The term of sheriff was for two years and Levi was involved in many ventures besides filling the office of sheriff. After serving the 2 year term as Sheriff, he did not run for re-election. Levi did run for Sheriff again in 1900 and lost to George Metcalf. 

 As stated in an earlier article, Johnson was involved with George Babcock in the discovery of the Golden Sceptre. With the building of Quigley, Levi constructed a sawmill a short distance up Rock Creek that was put into operation on May 28, 1896. According to “Up the Creek.” written by Darlene Olsen, after the fall of Quigley, Johnson opened a sawmill on 160 acres he bought near the junction of Willow Creek and Rock Creek. Research does not reveal that Levi owned property on this Willow Creek. His ranch was located on Lower Willow Creek where he was operating a sawmill at the time of his death. 

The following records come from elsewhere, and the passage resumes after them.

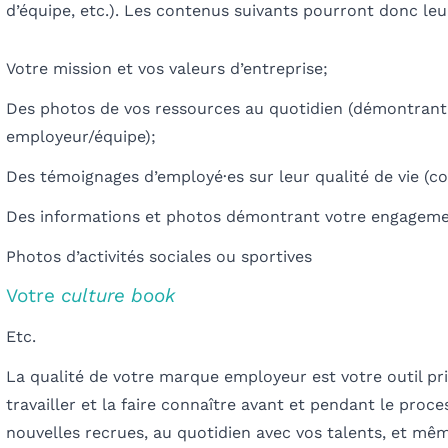
d’équipe, etc.
). Les contenus suivants pourront donc leu
Votre mission et vos valeurs d’entreprise;
Des photos de vos ressources au quotidien (démontrant l’
employeur/équipe
);
Des témoignages d’employé
·e
s sur leur qualité de vie (
co
Des informations et photos démontrant votre engagem
Photos d’activités sociales ou sportives
Votre
culture book
Etc.
La qualité de votre marque employeur est votre outil prin
travailler et la faire connaître avant et pendant le proc
nouvelles recrues, au quotidien avec vos talents, et mêm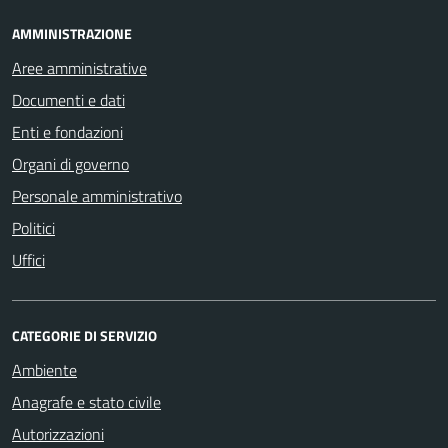
AMMINISTRAZIONE
Aree amministrative
Documenti e dati
Enti e fondazioni
Organi di governo
Personale amministrativo
Politici
Uffici
CATEGORIE DI SERVIZIO
Ambiente
Anagrafe e stato civile
Autorizzazioni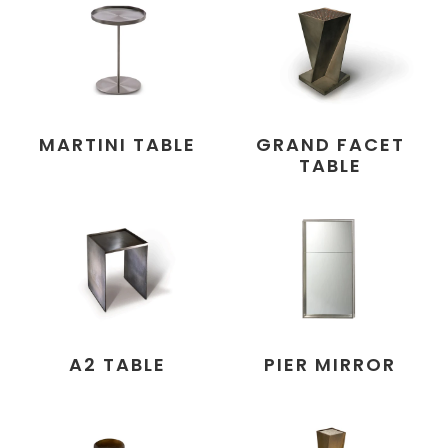
MARTINI TABLE
GRAND FACET
TABLE
A2 TABLE
PIER MIRROR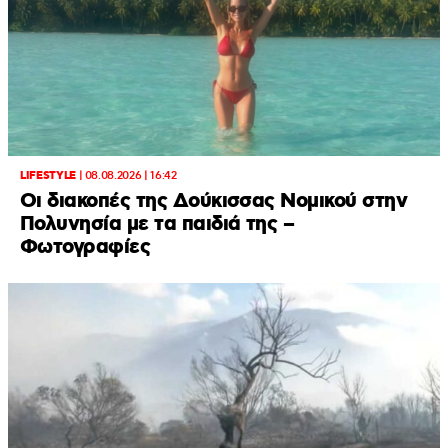
LIFESTYLE
|
08.08.2026 | 16:42
Οι διακοπές της Δούκισσας Νομικού στην
Πολυνησία με τα παιδιά της –
Φωτογραφίες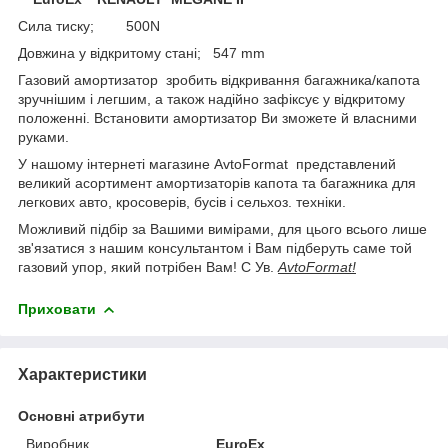
Сила тиску; 500N
Довжина у відкритому стані; 547 mm
Газовий амортизатор зробить відкривання багажника/капота
зручнішим і легшим, а також надійно зафіксує у відкритому
положенні. Встановити амортизатор Ви зможете й власними
руками.
У нашому інтернеті магазине AvtoFormat представлений
великий асортимент амортизаторів капота та багажника для
легкових авто, кросоверів, бусів і сельхоз. техніки.
Можливий підбір за Вашими вимірами, для цього всього лише
зв'язатися з нашим консультантом і Вам підберуть саме той
газовий упор, який потрібен Вам! С Ув.
AvtoFormat!
Приховати
Характеристики
Основні атрибути
Виробник
EuroEx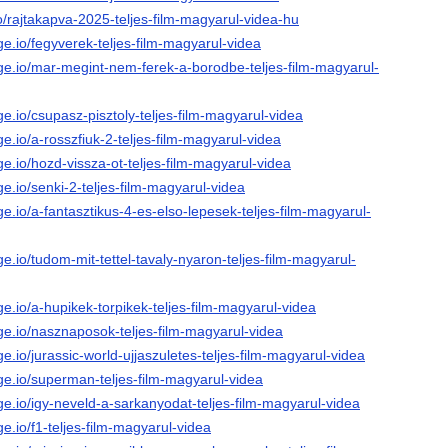
.to/rajtakapva-2025-teljes-film-magyarul-videa-hu
ge.io/fegyverek-teljes-film-magyarul-videa
age.io/mar-megint-nem-ferek-a-borodbe-teljes-film-magyarul-
ge.io/csupasz-pisztoly-teljes-film-magyarul-videa
ge.io/a-rosszfiuk-2-teljes-film-magyarul-videa
ge.io/hozd-vissza-ot-teljes-film-magyarul-videa
ge.io/senki-2-teljes-film-magyarul-videa
ge.io/a-fantasztikus-4-es-elso-lepesek-teljes-film-magyarul-
ge.io/tudom-mit-tettel-tavaly-nyaron-teljes-film-magyarul-
ge.io/a-hupikek-torpikek-teljes-film-magyarul-videa
ge.io/nasznaposok-teljes-film-magyarul-videa
e.io/jurassic-world-ujjaszuletes-teljes-film-magyarul-videa
ge.io/superman-teljes-film-magyarul-videa
ge.io/igy-neveld-a-sarkanyodat-teljes-film-magyarul-videa
ge.io/f1-teljes-film-magyarul-videa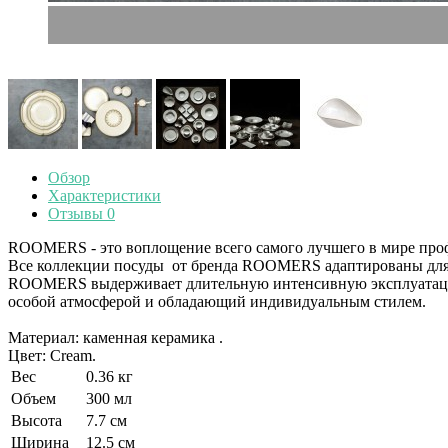
Обзор
Характеристики
Отзывы
0
ROOMERS - это воплощение всего самого лучшего в мире проф
Все коллекции посуды от бренда ROOMERS адаптированы для и
ROOMERS выдерживает длительную интенсивную эксплуатацию
особой атмосферой и обладающий индивидуальным стилем.
Материал: каменная керамика .
Цвет: Cream.
Вес
0.36 кг
Объем
300 мл
Высота
7.7 см
Ширина
12.5 см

 Levi’s funeral notice in the Philipsburg Mail states that he died at the Conn ranch on Willow Creek and under the headlines “Johnson’s Death Statement” in the March 28, 1902 Mail is the following description: 
The trial of Thomas J. Wilson charged with murdering ex-sheriff Levi C. Johnson in November last, was commenced in the District Court in this city… On the morning of November 27th last, at his saw-mill near the Conn ranch on Willow Creek, Levi C. Johnson was shot and mortally wounded by Thomas J. Wilson, his engineer. Two days later the injuries proved fatal.
 Leading up to the tragedy there was some little misunderstanding concerning a ratchet breast drill that was missing and Johnson accused Wilson of getting away with it. What occurred in the bunk house no one knows as the two men were alone.
 As the trial began the state produced plats of the Johnson saw-mill camp where the shooting occurred and the dying statement of Levi C. Johnson, which follows: November 27, 1901. I, Levi C. Johnson, believing that I am about to die, do now make my declaration to the facts that led up to my receiving the wound of which I am dying. I believe that I cannot recover and that I will die from the effects of the wound from which I am suffering.
 About nine this morning, in the bunk house at the saw-mill on Willow creek, Thomas Wilson, the engineer, was packing his effects preparatory to leaving. He had quit and I had settled with him and paid him off. I went into the bunk house and told him to leave that breast drill that he had taken from my camp at the dam at Georgetown Flats. He said that he would not do it; that he had no breast drill that belonged to me or the company; that the drill he had he had bought from the Missoula Mercantile Company and had paid for it. I told him that I had been informed different. He said that he would take it with him. I said he should not. We had a kind of clinch and he put his hand in his hip pocket and pulled a pistol and fired three or four shots... After the shots were fired I walked out of the bunk house and said to Thompson and some more of the men around there: “Boys, he has killed me, or shot me, or something like that,” when I saw the hole in me… I have now told all that occurred at the bunk house between me and Wilson as near as I can remember and the foregoing statement I solemnly make in the belief that I am about to die from the effects of the wound received at the hands of Thomas Wilson.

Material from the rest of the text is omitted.